私がぐらついて母の上に倒れようなものなら、
それがもとで死期を早めることになりかねないという思いがあったから緊張もするわけです。

その足指での無理やりに課した固定により、
私の足の指やつま先の感覚は、冷感も痛覚も消えてしまっていた。
自分で自分の足指を触っても、もう、触覚は働かず、触られた感覚もない。
ただただジンジンと痺れ続けている異常事態のかすかなサイレンが鳴りっぱなしです。


私が重い錘を巧みに使って、通常ならなかなか解けるはずがない筋膜部位をリリースしていた、
独自のやり方を手放すしかないだろうと判断をしたのは、
実はこの錘を使いてこ操作で患部をリリースするやり方では、
足指の力加減とそこから生み出される微量な方向調整操作が命です。

 

それが、足指の感覚が麻痺して、そこに足指があるのかないのかさえわからない感触になっていた。
床での施術は、必然的に立膝で足指でのバランス調整が必要なので、
それが、できないような身体の状態になってしまったのですね。


「錘を使った施術は諦めなければならないのか、、、。」


自分自身の身体が回復するにつれて、
足指のコンディションも取り戻せるかもしれません。

今までの研究成果を手放してしまうのは
その施術成果を期待しておられるお客様にとってみてももったいない話です。
他の施術をなさる先生方がなさらないノウハウが
そこではふんだんに取り入れられて成果がだせるものです。


ですがあまりに足指の腱を介護中の施術で緊張のあまりいじめすぎたため、
一ヶ月過ぎた今もその感覚が、十分には戻ってこない。

私自身が自分の足指をケアしても、これほどのなおりの悪さですから、
当時の施術を母にしているときは夢中でわからなかったのですが、
ほんの数ヶ月で体を壊さんばかりに使い倒した日々を送っていたんですね。


あらためてその当時を振り返えってみて。
当然のこと、そのときの施術をしたことに後悔はありませんが、
精神的な余裕が擦り切れた状態でおこなう施術には、
身を削って消耗が著しいものだと痛感しました。

 

それで致し方ないと床での施術をあきらめるしかない状況。
「脚を立てたワークベッドでの施術」への選択しか、私には残されていない。

ワークベッドを使う施術では、足指の感覚麻痺があっても、
かかとを地べたに庄をかけて体の操作をすることができます。
かえってそうするほうが、庄を生み出すときなど力みがグーンと消えて、
施術成果がずばぬけて良くなるというもの。

だから、ワークベッドでの施術への移行は問題はないのですが、
今まで私が使っていた施術技術の用い方を大幅に変えるのには
新たなセオリー付や発見がなければ変えたあとに
新たな施術技術を使いこなせないものです。

 

そのシミュレーションに時間を掛ける必要があります。


それで私が目的とする施術が成り立つかどうか。
その様子を見ていかなければならなかったので、
数名のお客様や私が施術を教えている人などに協力していただいて、
その試行錯誤をはじめていたというのが、ここ最近のことです。
中医学診断学でそのときどきの施術法やアプローチポイントを選択し、
施術ではプルパを使ったり、ボウエンテクニックのムーブをいかしたり、オステオパシーの手技をいかしたり。

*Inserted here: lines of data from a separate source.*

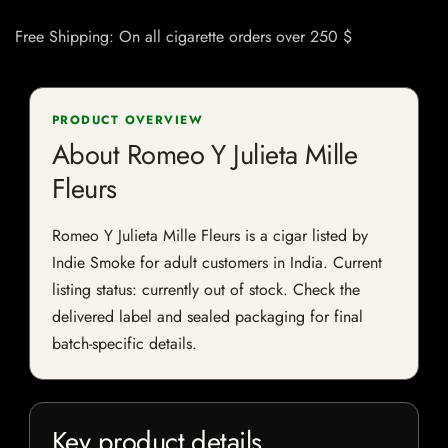
Free Shipping: On all cigarette orders over 250 $
PRODUCT OVERVIEW
About Romeo Y Julieta Mille
Fleurs
Romeo Y Julieta Mille Fleurs is a cigar listed by
Indie Smoke for adult customers in India. Current
listing status: currently out of stock. Check the
delivered label and sealed packaging for final
batch-specific details.
Key product details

脳内でリアルに想像できていけるようになれば身体がそのイメージに反応して動きが卒なくなっていき、
それから実際に私が施術を教えている人などに協力していただいて、
うまく意図通りに施術技が機能してくれるか、成果がどれほどでたかをみていく段階です。

 


ひと月以上施術を休んでみれば足先の感覚がもどることがあればと淡い期待を持ってはいたのですが、
どうにか50%程度は戻ったが、細かい施術をカバーできるほどの高度なセンサーにはなりえていません。

 


錘を使った施術をできるようになるか、
それとも錘を捨てて他の施術スタイルに変化させていくか。

一気に大きな変化を強いては負担も大きいので、
できれば錘を生かしたかったというのが本音でしたが。。。


残念ながら私の、足指のセンサー機能が不十分という状況を判断した結果、
今日、長年お世話になった重い錘たちと楔型ブロックを含め総計15個ほどの工夫し自作した道具を、
踏ん切りをつけ、あきらめて処分しました。


そのおかげで部屋の中はスッキリしました。。。

ただひとつの私の大切な時代が終わったかのようで、
当初は想定外のことであり戸惑いもありますし、
寂しさが感じられます。


人生にも波風がありますが、
施術にもそれは見受けられるものです。

 

後ろを振り返らず、
前をむいて生きてゆかねば。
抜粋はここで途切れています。